The risks of regulation — and parties
Before the pandemic, Airbnb was worried about regulation woes and bad publicity. Those concerns haven’t gone away.
Airbnb hosts have been blamed for driving up home prices in certain places, or for contributing to over-tourism. The company has contended with attempts to enact bans or restrictions, such as limiting the duration of stays in a booking, as well as regulation attempts by hotel companies. The company disclosed in its prospectus that these different efforts could negatively affect its business.
As for parties at booked properties, they can be destructive or even deadly. A Halloween party at an Airbnb in California last year left five people dead, leading the company to ban “party houses.” This year, amid the pandemic and reports of people renting Airbnbs to get together, the company banned parties and capped house occupancy at 16 people.
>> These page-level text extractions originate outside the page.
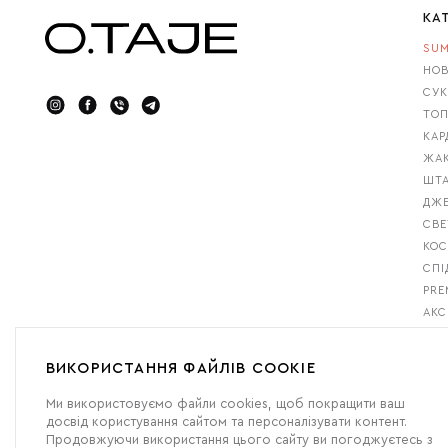
КА
SUM
НОВ
СУК
ТОП
КАР
ЖАК
ШТА
ДЖ
СВЕ
КО
СПІ
PRE
АКС
GIF
БЕС
ВИКОРИСТАННЯ ФАЙЛІВ COOKIE
Ми використовуємо файли cookies, щоб покращити ваш
досвід користування сайтом та персоналізувати контент.
Продовжуючи використання цього сайту ви погоджуєтесь з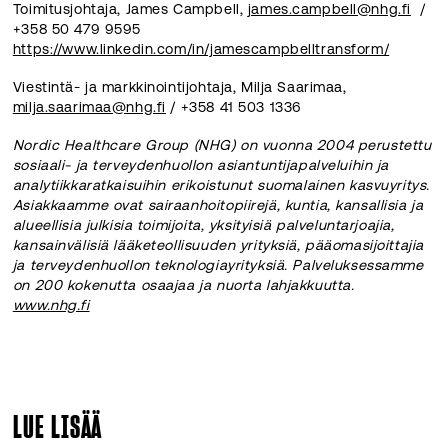
Toimitusjohtaja, James Campbell,
james.campbell@nhg.fi
/
+358 50 479 9595
https://www.linkedin.com/in/jamescampbelltransform/
Viestintä- ja markkinointijohtaja, Milja Saarimaa,
milja.saarimaa@nhg.fi
/ +358 41 503 1336
Nordic Healthcare Group (NHG) on vuonna 2004 perustettu
sosiaali- ja terveydenhuollon asiantuntijapalveluihin ja
analytiikkaratkaisuihin erikoistunut suomalainen kasvuyritys.
Asiakkaamme ovat sairaanhoitopiirejä, kuntia, kansallisia ja
alueellisia julkisia toimijoita, yksityisiä palveluntarjoajia,
kansainvälisiä lääketeollisuuden yrityksiä, pääomasijoittajia
ja terveydenhuollon teknologiayrityksiä. Palveluksessamme
on 200 kokenutta osaajaa ja nuorta lahjakkuutta.
www.nhg.fi
LUE LISÄÄ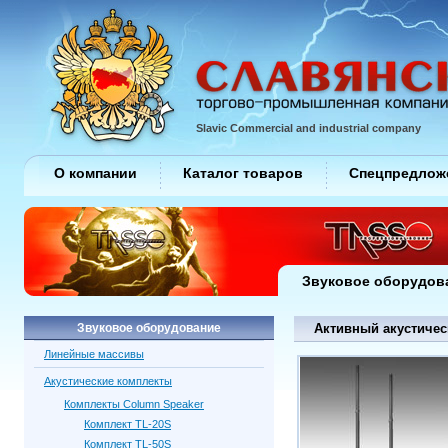
Slavic Commercial and industrial company
О компании
Каталог товаров
Спецпредлож
Звуковое оборудов
Звуковое оборудование
Активный акустичес
Линейные массивы
Акустические комплекты
Комплекты Column Speaker
Комплект TL-20S
Комплект TL-50S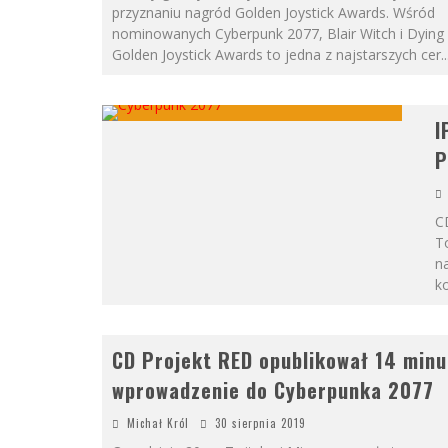
przyznaniu nagród Golden Joystick Awards. Wśród
nominowanych Cyberpunk 2077, Blair Witch i Dying L
Golden Joystick Awards to jedna z najstarszych cer
..
I
P
C
T
n
k
CD Projekt RED opublikował 14 min
wprowadzenie do Cyberpunka 2077
Michał Król
30 sierpnia 2019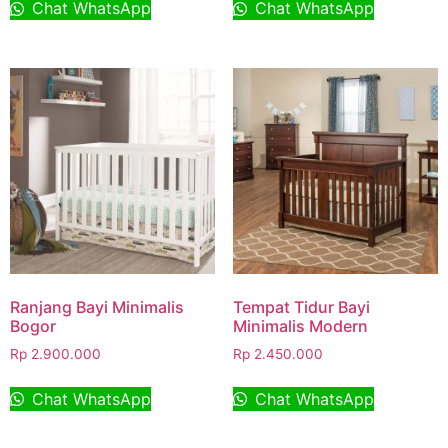
Chat WhatsApp
Chat WhatsApp
Ranjang Bayi Minimalis
Tempat Tidur Bayi
Bogor
Minimalis Modern
Rp
2.900.000
Rp
2.450.000
Chat WhatsApp
Chat WhatsApp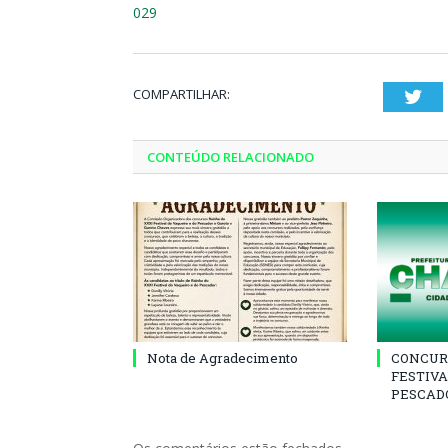
029
COMPARTILHAR:
Twi
CONTEÚDO RELACIONADO
Nota de Agradecimento
CONCUR
FESTIVA
PESCADO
“The actions of hosts, guests, and other third parties have resulted and can further result in fatalities, injuries, other bodily harm, fraud, invasion of privacy, property damage, discrimination, brand and reputational damage, which have created and could continue to create potential legal or other substantial liabilities for us,” the company said in its filing.
Addressing discrimination on the platform
It would be bad business for a company that relies on people to travel, soak in different cultures and try new experiences to tolerate discrimination on its platform. Airbnb has had to ban hosts for being racist, and the “AirbnbWhileBlack” hashtag trended a few years ago.
“Just as discrimination exists in society, it exists in the Airbnb community, and we are committed to combating it,” the company said in its prospectus, noting that since 2016, it has removed about 1.4 million people from its platform for refusing to agree to its nondiscrimination policy.
Airbnb created an antidiscrimination team, and changed the booking process so hosts can see a guest’s face only after the reservation is complete. This summer, the company unveiled Project Lighthouse, which will “measure discrimination on Airbnb based on perception” in partnership with Color of Change, a national online racial justice organization. Airbnb said it would use findings from the project as it designs its products and establishes policies around discrimination.